Monday, 9 March 2015

Clerihew poem form

I recently came across a verse-form I'd never heard of: CLERIHEW.
The definition says its a 'humorous, pseudo-biographical verse of four lines of uneven length, with the rhyming scheme AABB, and the first line containing the name of the subject'.

It sounds like a useful form - have I been using it? Probably not, though I've often been able to cast my poems into a form with a name long after writing them. The reason for that is probably because reading poetry involves being conscious of form and rhythm, as well as rhyme, the latter of which is, however, often sacrificed - but is that a sacrifice? Omittance can be, but does not have to be sacrifice. Worth discussing, but not here and now.

So here I should now go, i.e. try to write a clerihew off the cuff. You will note that nothing in the definition is said about the length of the lines. They could be a couple of rhyming hexameters, couldn't they? In German there's a form called the 'Bänkellied' (You can get a translation by clicking on the appropriate button!) The Bänkellied and its equivalents were very popular often used by travellers - to talk about current affairs, wars and other dramatic events. They were often satirical. But of course, informing the folk 'live' about current affairs etc was a common practice in the old days. this poetry form was popular from about the 13th century! There were no newspapers or other media, so people not in London or other places of importance relied on informed persons to keep them up to date at markets or on village greens; if the news was sung, it carried further; if the lines had a rhyme, they were easier to remember.

Addition: March 6th 2016

I've just noticed that I added a German link for Bänkellieder. I changed language to English on Wikipedia and got THIS!

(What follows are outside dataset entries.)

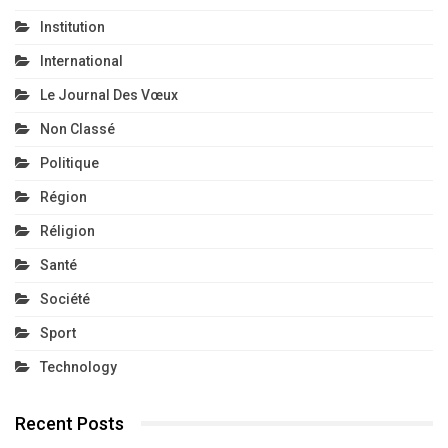
Institution
International
Le Journal Des Vœux
Non Classé
Politique
Région
Réligion
Santé
Société
Sport
Technology
Recent Posts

Ah, nostalgia for the old times? Of course not. All that was a long time ago, but even today, popular music carries that function. Listen to the lyrics of any pop or jazz song and you have your proof. The soul, loss, love, loneliness etc. are all common subjects. I suppose the original message was personal, but you can go through the millions of songs and find something that fits you! How about the Beatles song 'Yesterday', for a start? That was one of the most sung and most copied pop songs of the 20th century. The lyrics are strangely poetic - not trite unless you are determined to find pop culture trite per se. The first line 'Yesterday all my troubles seemed so far away' is a bit nonsensical in a poetic way, but fits - fits what? The past (nostalgia) or the future (problems to come)? However you interpret the line, it could be you speaking! That's presumably what the millions feel who sing and sang that song. Wow! Fancy writing lines that become immortal!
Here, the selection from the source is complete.